Ганс, ее первый задушевный друг в отряде, вообще страстно полюбил читать, едва Кахал обучил его грамоте. А как красиво, проникновенно, порой спотыкаясь на сложных словах, всей кожей ловя деликатные подсказки первого командира, читал вслух этот когда-то темный крестьянский паренек. Читал у костра своим друзьям и молчаливым разлапистым елям за несколько часов до того, как Раджи завалил Зосю на речной песок и забрал себе ее девичью невинность.
— А ты, помнится, говорил мне, что не хочешь пережить и третьего командира. Выходит, ты счастливчик, а, Ганс?
Страх скрутил Герду внезапно, с первым мгновением относительного покоя. Когда прореженный едва не вдвое маленький отряд объявился в лагере, девушка превратилась в нечто вроде продолжения рук Шалома. Заваривала травы, была на подхвате, когда чародей промывал колотую рану от удара вилами на бедре Саида, поддерживала сломанную правую руку лучника, пока ее брали в лубки. Поддерживала голову Ганса, пока Шалом аккуратно пришивал ее к шее. Сама обработала мелкие, но противные раны Марии, помогла Арджуне. Участвовала в обмывании тел, которое больше походило на очередной урок травника.
И не обращала внимания на то, каким пугающе спокойным, собранным стал вдруг веселый балагур Саид.
Осознала это сейчас, когда суета в лагере улеглась, а сам юноша, приняв по приказу Шалома лошадиную дозу снотворного, наконец-то уснул. Осознала и другое: если все пойдет не так, и руку придется отнять, то что же случится с Саидом? Как ему из лука стрелять, как по дереву резать? Как жить?
Дрожащими от ужаса губами оборотица прижалась к щеке спящего лучника, трепетно, осторожно поцеловала ледяные пальцы пострадавшей руки. Ничего, любый мой, ничего, ты живой, ты дышишь, а с остальным мы как-нибудь справимся. Правой рукой твоей стану, коли примешь ты меня, такую красоту с тобой вырезать будем, глядишь, не хуже прежнего. Только вот с луком...
Герда заботливо поправила одеяло, прислушалась к ровному дыханию спящего и выскользнула из пещеры в дождливую ночь.
Лагерь дисциплинированно спал. Потери потерями, а работу и задания на следующий день никто не отменял. С утра похороны, после — разбираться с крестьянами, ушедшими в горы. Только под скальным выступом у костра дежурили Эрвин и Марлен, хлопотавшие над поминальной трапезой, да крутил в руках обломки лука Арджуна.

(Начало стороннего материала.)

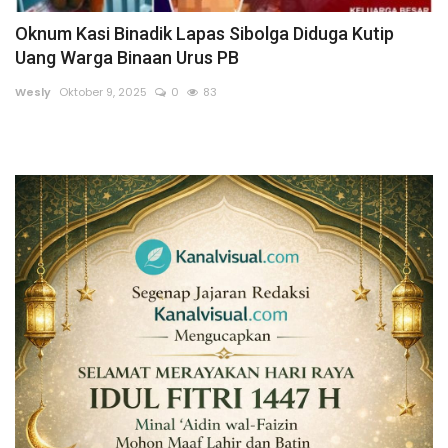
Oknum Kasi Binadik Lapas Sibolga Diduga Kutip
Sumsel
Uang Warga Binaan Urus PB
Kalbar
Wesly
Oktober 9, 2025
0
83
Sumut
News
Jawa Barat
Riau
Bisnis
Jambi
Kaltim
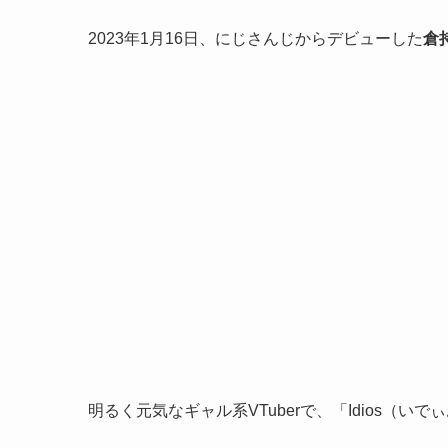
2023年1月16日、にじさんじからデビューした
倉
明るく元気なギャル系VTuberで、「Idios（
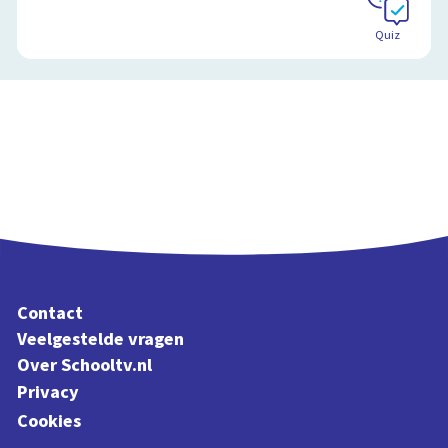
Quiz
Contact
Veelgestelde vragen
Over Schooltv.nl
Privacy
Cookies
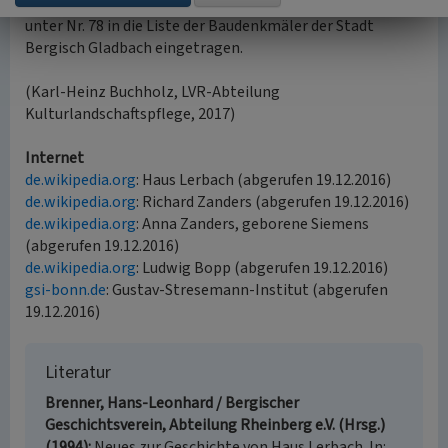
Haus Lerbach steht unter Denkmalschutz und wurde
unter Nr. 78 in die Liste der Baudenkmäler der Stadt
Bergisch Gladbach eingetragen.
(Karl-Heinz Buchholz, LVR-Abteilung
Kulturlandschaftspflege, 2017)
Internet
de.wikipedia.org
: Haus Lerbach (abgerufen 19.12.2016)
de.wikipedia.org
: Richard Zanders (abgerufen 19.12.2016)
de.wikipedia.org
: Anna Zanders, geborene Siemens
(abgerufen 19.12.2016)
de.wikipedia.org
: Ludwig Bopp (abgerufen 19.12.2016)
gsi-bonn.de
: Gustav-Stresemann-Institut (abgerufen
19.12.2016)
Literatur
Brenner, Hans-Leonhard / Bergischer
Geschichtsverein, Abteilung Rheinberg e.V. (Hrsg.)
(1994)
Neues zur Geschichte von Haus Lerbach. In:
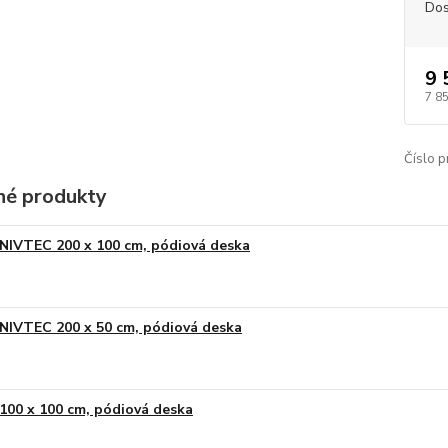
Dos
9 
7 8
Číslo p
é produkty
NIVTEC 200 x 100 cm, pódiová deska
NIVTEC 200 x 50 cm, pódiová deska
100 x 100 cm, pódiová deska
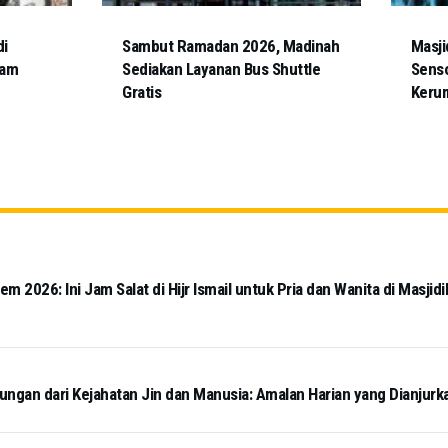
di
Sambut Ramadan 2026, Madinah
Masji
Jam
Sediakan Layanan Bus Shuttle
Senso
Gratis
Keru
 2026: Ini Jam Salat di Hijr Ismail untuk Pria dan Wanita di Masjidi
ngan dari Kejahatan Jin dan Manusia: Amalan Harian yang Dianjurk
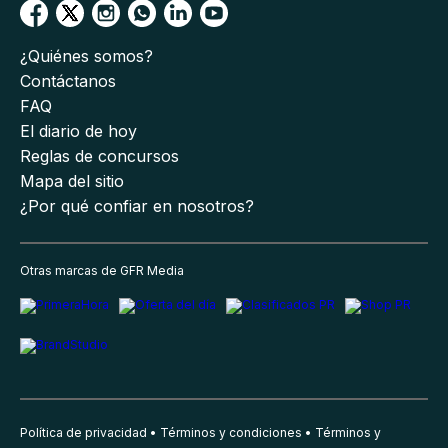
¿Quiénes somos?
Contáctanos
FAQ
El diario de hoy
Reglas de concursos
Mapa del sitio
¿Por qué confiar en nosotros?
Otras marcas de GFR Media
Política de privacidad
Términos y condiciones
Términos y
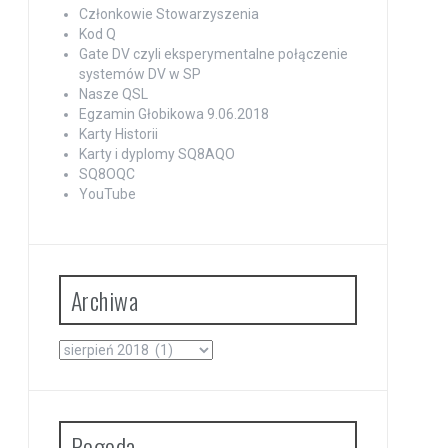
Członkowie Stowarzyszenia
Kod Q
Gate DV czyli eksperymentalne połączenie
systemów DV w SP
Nasze QSL
Egzamin Głobikowa 9.06.2018
Karty Historii
Karty i dyplomy SQ8AQO
SQ8OQC
YouTube
Archiwa
Archiwa
Pogoda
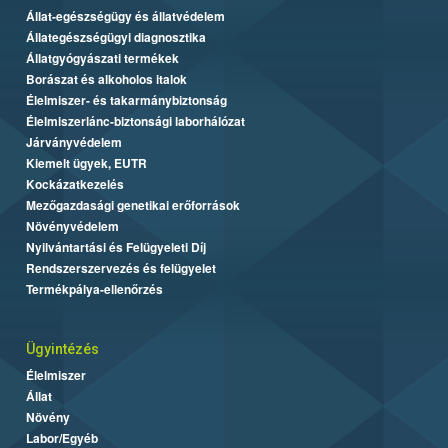
Állat-egészségügy és állatvédelem
Állategészségügyi diagnosztika
Állatgyógyászati termékek
Borászat és alkoholos italok
Élelmiszer- és takarmánybiztonság
Élelmiszerlánc-biztonsági laborhálózat
Járványvédelem
Kiemelt ügyek, EUTR
Kockázatkezelés
Mezőgazdasági genetikai erőforrások
Növényvédelem
Nyilvántartási és Felügyeleti Díj
Rendszerszervezés és felügyelet
Termékpálya-ellenőrzés
Ügyintézés
Élelmiszer
Állat
Növény
Labor/Egyéb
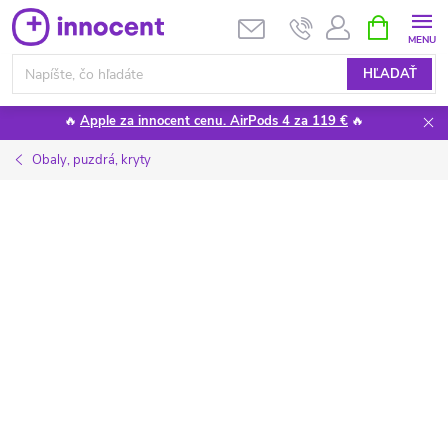
Prejsť
NÁKUPN
KOŠÍK
na
obsah
HĽADAŤ
🔥
Apple za innocent cenu. AirPods 4 za 119 €
🔥
Obaly, puzdrá, kryty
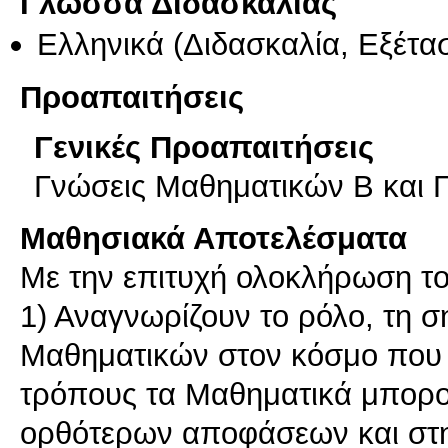
Γλώσσα Διδασκαλίας
Ελληνικά
(Διδασκαλία, Εξέτα
Προαπαιτήσεις
Γενικές Προαπαιτήσεις
Γνώσεις Μαθηματικών Β και Γ
Μαθησιακά Αποτελέσματα
Με την επιτυχή ολοκλήρωση το
1) Αναγνωρίζουν το ρόλο, τη σ
Μαθηματικών στον κόσμο που 
τρόπους τα Μαθηματικά μπορ
ορθότερων αποφάσεων και στ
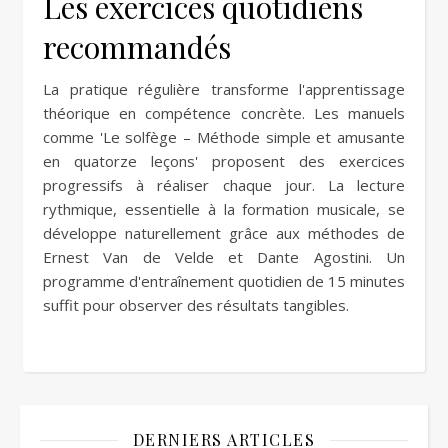
Les exercices quotidiens
recommandés
La pratique régulière transforme l'apprentissage
théorique en compétence concrète. Les manuels
comme 'Le solfège – Méthode simple et amusante
en quatorze leçons' proposent des exercices
progressifs à réaliser chaque jour. La lecture
rythmique, essentielle à la formation musicale, se
développe naturellement grâce aux méthodes de
Ernest Van de Velde et Dante Agostini. Un
programme d'entraînement quotidien de 15 minutes
suffit pour observer des résultats tangibles.
DERNIERS ARTICLES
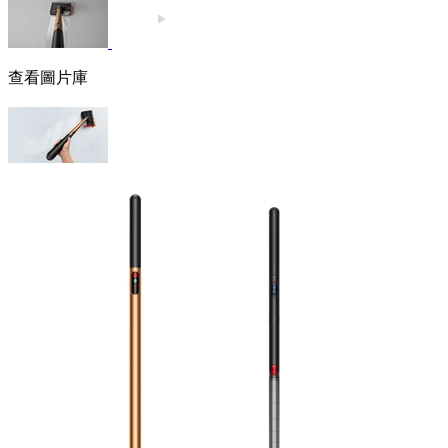
查看圖片庫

— Чей это лук? — вполголоса спросила у него Герда, несмело присаживаясь рядом.
— Саида, — откликнулся эльф. — Не уверен, что смогу его починить. Если, конечно, лук в принципе Саиду понадобится.
— Арджуна, позволишь спросить?
— Спрашивай, Герда. Тебе спрашивать можно.
— Почему?
— Думаешь, я не замечаю, как ты на моего подчиненного смотришь?
Вот не зря Саид среди прочих сведений об эльфах заметил, что у них глаза зорче, чем у иного хищника. Герда отбросила ненужную робость.